Leave out the images and set down the records below exactly.

[Extracted page text data]
[Start of Attachment]

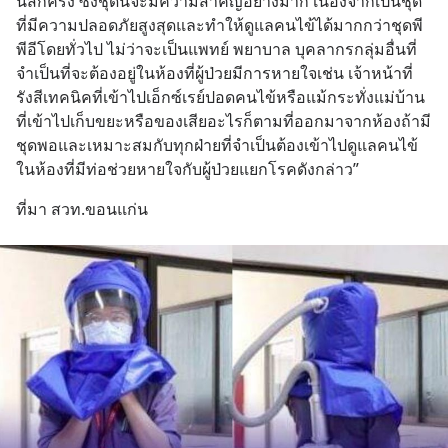
นี้สักครั้ง ซึ่งชุดนี้จะมีความสำคัญอย่างมาก เนื่องจากเป็นชุด
ที่มีความปลอดภัยสูงสุดและทำให้ดูแลคนไข้ได้มากกว่าชุดพี
พีอีโดยทั่วไป ไม่ว่าจะเป็นแพทย์ พยาบาล บุคลากรกลุ่มอื่นที่
จำเป็นที่จะต้องอยู่ในห้องที่ผู้ป่วยมีการหายใจเช่น เจ้าหน้าที่
รังสีเทคนิคที่เข้าไปเอ็กซ์เรย์ปอดคนไข้หรือแม้กระทั่งแม่บ้าน
ที่เข้าไปเก็บขยะหรือของเสียอะไรก็ตามที่ออกมาจากห้องถ้ามี
ชุดพอและเหมาะสมกับทุกฝ่ายที่จำเป็นต้องเข้าไปดูแลคนไข้
ในห้องที่มีท่อช่วยหายใจกับผู้ป่วยแยกโรคดังกล่าว”
ที่มา สวท.ขอนแก่น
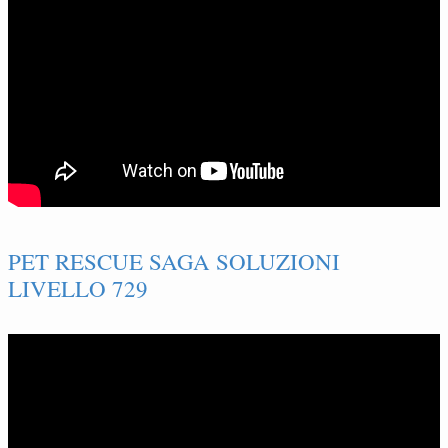
PET RESCUE SAGA SOLUZIONI
LIVELLO 729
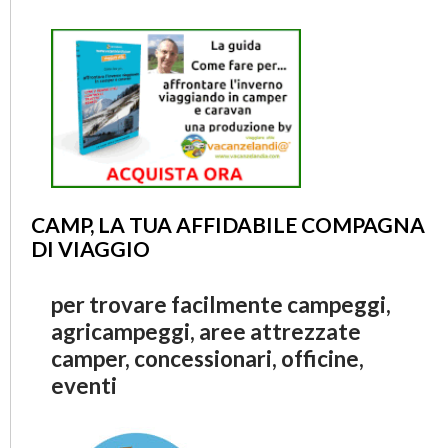
CAMP, LA TUA AFFIDABILE COMPAGNA
DI VIAGGIO
per trovare facilmente campeggi,
agricampeggi, aree attrezzate
camper, concessionari, officine,
eventi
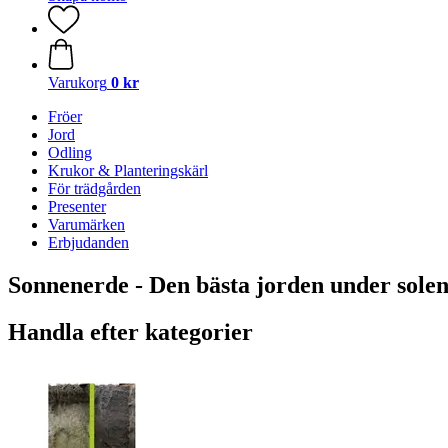
Varukorg
0 kr
Fröer
Jord
Odling
Krukor & Planteringskärl
För trädgården
Presenter
Varumärken
Erbjudanden
Sonnenerde - Den bästa jorden under sole
Handla efter kategorier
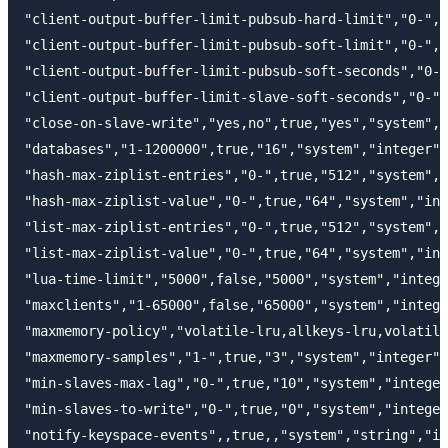
"client-output-buffer-limit-pubsub-hard-limit","0-",t
"client-output-buffer-limit-pubsub-soft-limit","0-",t
"client-output-buffer-limit-pubsub-soft-seconds","0-"
"client-output-buffer-limit-slave-soft-seconds","0-",
"close-on-slave-write","yes,no",true,"yes","system","
"databases","1-1200000",true,"16","system","integer",
"hash-max-ziplist-entries","0-",true,"512","system","
"hash-max-ziplist-value","0-",true,"64","system","int
"list-max-ziplist-entries","0-",true,"512","system","
"list-max-ziplist-value","0-",true,"64","system","int
"lua-time-limit","5000",false,"5000","system","intege
"maxclients","1-65000",false,"65000","system","intege
"maxmemory-policy","volatile-lru,allkeys-lru,volatile
"maxmemory-samples","1-",true,"3","system","integer",
"min-slaves-max-lag","0-",true,"10","system","integer
"min-slaves-to-write","0-",true,"0","system","integer
"notify-keyspace-events",,true,,"system","string","im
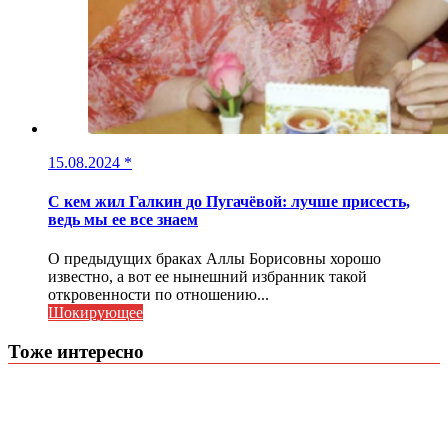
15.08.2024
*
С кем жил Галкин до Пугачёвой: лучше присесть,
ведь мы ее все знаем
О предыдущих браках Аллы Борисовны хорошо
известно, а вот ее нынешний избранник такой
откровенности по отношению...
Шокирующее
Тоже интересно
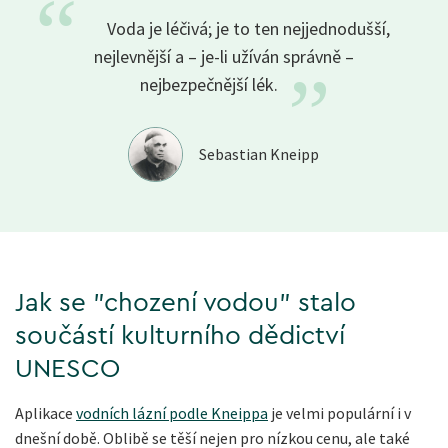
“
Voda je léčivá; je to ten nejjednodušší,
nejlevnější a – je-li užíván správně –
”
nejbezpečnější
lék.
Sebastian Kneipp
Jak se "chození vodou" stalo
součástí kulturního dědictví
UNESCO
Aplikace
vodních lázní podle Kneippa
je velmi populární i v
dnešní době. Oblibě se těší nejen pro nízkou cenu, ale také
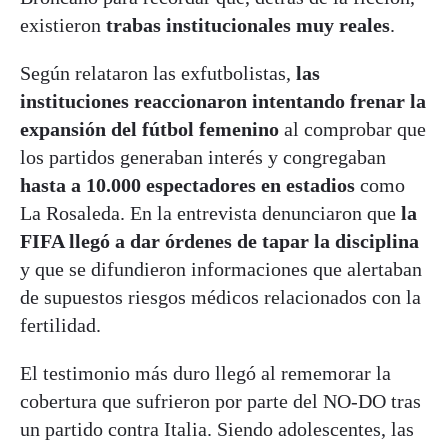
existieron
trabas institucionales muy reales
.
Según relataron las exfutbolistas,
las
instituciones reaccionaron intentando frenar la
expansión del fútbol femenino
al comprobar que
los partidos generaban interés y congregaban
hasta a 10.000 espectadores en estadios
como
La Rosaleda. En la entrevista denunciaron que
la
FIFA llegó a dar órdenes de tapar la disciplina
y que se difundieron informaciones que alertaban
de supuestos riesgos médicos relacionados con la
fertilidad.
El testimonio más duro llegó al rememorar la
cobertura que sufrieron por parte del NO-DO tras
un partido contra Italia. Siendo adolescentes, las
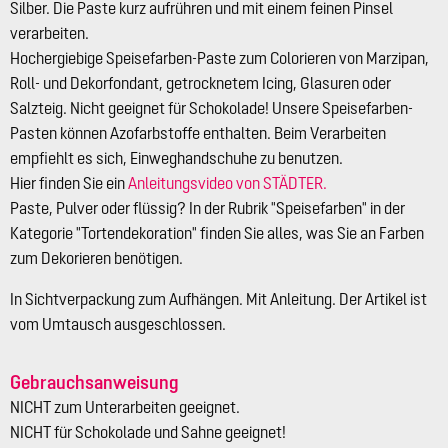
Silber. Die Paste kurz aufrühren und mit einem feinen Pinsel
verarbeiten.
Hochergiebige Speisefarben-Paste zum Colorieren von Marzipan,
Roll- und Dekorfondant, getrocknetem Icing, Glasuren oder
Salzteig. Nicht geeignet für Schokolade! Unsere Speisefarben-
Pasten können Azofarbstoffe enthalten. Beim Verarbeiten
empfiehlt es sich, Einweghandschuhe zu benutzen.
Hier finden Sie ein
Anleitungsvideo von STÄDTER.
Paste, Pulver oder flüssig? In der Rubrik "Speisefarben" in der
Kategorie "Tortendekoration" finden Sie alles, was Sie an Farben
zum Dekorieren benötigen.
In Sichtverpackung zum Aufhängen. Mit Anleitung. Der Artikel ist
vom Umtausch ausgeschlossen.
Gebrauchsanweisung
NICHT zum Unterarbeiten geeignet.
NICHT für Schokolade und Sahne geeignet!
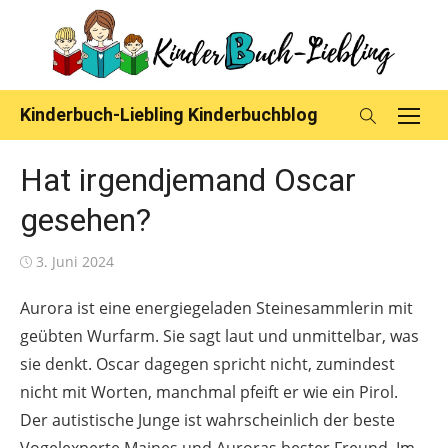
Skip
to
content
Kinderbuch-Liebling Kinderbuchblog
Hat irgendjemand Oscar
gesehen?
Posted
3. Juni 2024
on
Aurora ist eine energiegeladen Steinesammlerin mit
geübten Wurfarm. Sie sagt laut und unmittelbar, was
sie denkt. Oscar dagegen spricht nicht, zumindest
nicht mit Worten, manchmal pfeift er wie ein Pirol.
Der autistische Junge ist wahrscheinlich der beste
Vogelexperte Maines und Auroras bester Freund. Im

[End of Attachment]

Written response:
นี้สักครั้ง ซึ่งชุดนี้จะมีความสำคัญอย่างมาก เนื่องจากเป็นชุด
ที่มีความปลอดภัยสูงสุดและทำให้ดูแลคนไข้ได้มากกว่าชุดพี
พีอีโดยทั่วไป ไม่ว่าจะเป็นแพทย์ พยาบาล บุคลากรกลุ่มอื่นที่
จำเป็นที่จะต้องอยู่ในห้องที่ผู้ป่วยมีการหายใจเช่น เจ้าหน้าที่
รังสีเทคนิคที่เข้าไปเอ็กซ์เรย์ปอดคนไข้หรือแม้กระทั่งแม่บ้าน
ที่เข้าไปเก็บขยะหรือของเสียอะไรก็ตามที่ออกมาจากห้องถ้ามี
ชุดพอและเหมาะสมกับทุกฝ่ายที่จำเป็นต้องเข้าไปดูแลคนไข้
ในห้องที่มีท่อช่วยหายใจกับผู้ป่วยแยกโรคดังกล่าว”
ที่มา สวท.ขอนแก่น
PET RESCUE SAGA SOLUZIONI
LIVELLO 729
CAMP, LA TUA AFFIDABILE COMPAGNA
DI VIAGGIO
per trovare facilmente campeggi,
agricampeggi, aree attrezzate
camper, concessionari, officine,
eventi
Varukorg
0 kr
Fröer
Jord
Odling
Krukor & Planteringskärl
För trädgården
Presenter
Varumärken
Erbjudanden
Sonnenerde - Den bästa jorden under sole
Handla efter kategorier
"client-output-buffer-limit-pubsub-hard-limit","0-",t
"client-output-buffer-limit-pubsub-soft-limit","0-",t
"client-output-buffer-limit-pubsub-soft-seconds","0-"
"client-output-buffer-limit-slave-soft-seconds","0-",
"close-on-slave-write","yes,no",true,"yes","system","
"databases","1-1200000",true,"16","system","integer",
"hash-max-ziplist-entries","0-",true,"512","system","
"hash-max-ziplist-value","0-",true,"64","system","int
"list-max-ziplist-entries","0-",true,"512","system","
"list-max-ziplist-value","0-",true,"64","system","int
"lua-time-limit","5000",false,"5000","system","intege
"maxclients","1-65000",false,"65000","system","intege
"maxmemory-policy","volatile-lru,allkeys-lru,volatile
"maxmemory-samples","1-",true,"3","system","integer",
"min-slaves-max-lag","0-",true,"10","system","integer
"min-slaves-to-write","0-",true,"0","system","integer
"notify-keyspace-events",,true,,"system","string","im
15.08.2024
*
С кем жил Галкин до Пугачёвой: лучше присесть,
ведь мы ее все знаем
О предыдущих браках Аллы Борисовны хорошо
известно, а вот ее нынешний избранник такой
откровенности по отношению...
Шокирующее
Тоже интересно
“
Voda je léčivá; je to ten nejjednodušší,
nejlevnější a – je-li užíván správně –
”
nejbezpečnější
lék.
Sebastian Kneipp
Jak se "chození vodou" stalo
součástí kulturního dědictví
UNESCO
Aplikace
vodních lázní podle Kneippa
je velmi populární i v
dnešní době. Oblibě se těší nejen pro nízkou cenu, ale také
existieron
trabas institucionales muy reales
.
Según relataron las exfutbolistas,
las
instituciones reaccionaron intentando frenar la
expansión del fútbol femenino
al comprobar que
los partidos generaban interés y congregaban
hasta a 10.000 espectadores en estadios
como
La Rosaleda. En la entrevista denunciaron que
la
FIFA llegó a dar órdenes de tapar la disciplina
y que se difundieron informaciones que alertaban
de supuestos riesgos médicos relacionados con la
fertilidad.
El testimonio más duro llegó al rememorar la
cobertura que sufrieron por parte del NO-DO tras
un partido contra Italia. Siendo adolescentes, las
Silber. Die Paste kurz aufrühren und mit einem feinen Pinsel
verarbeiten.
Hochergiebige Speisefarben-Paste zum Colorieren von Marzipan,
Roll- und Dekorfondant, getrocknetem Icing, Glasuren oder
Salzteig. Nicht geeignet für Schokolade! Unsere Speisefarben-
Pasten können Azofarbstoffe enthalten. Beim Verarbeiten
empfiehlt es sich, Einweghandschuhe zu benutzen.
Hier finden Sie ein
Anleitungsvideo von STÄDTER.
Paste, Pulver oder flüssig? In der Rubrik "Speisefarben" in der
Kategorie "Tortendekoration" finden Sie alles, was Sie an Farben
zum Dekorieren benötigen.
In Sichtverpackung zum Aufhängen. Mit Anleitung. Der Artikel ist
vom Umtausch ausgeschlossen.
Gebrauchsanweisung
NICHT zum Unterarbeiten geeignet.
NICHT für Schokolade und Sahne geeignet!
Skip
to
content
Kinderbuch-Liebling Kinderbuchblog
Hat irgendjemand Oscar
gesehen?
Posted
3. Juni 2024
on
Aurora ist eine energiegeladen Steinesammlerin mit
geübten Wurfarm. Sie sagt laut und unmittelbar, was
sie denkt. Oscar dagegen spricht nicht, zumindest
nicht mit Worten, manchmal pfeift er wie ein Pirol.
Der autistische Junge ist wahrscheinlich der beste
Vogelexperte Maines und Auroras bester Freund. Im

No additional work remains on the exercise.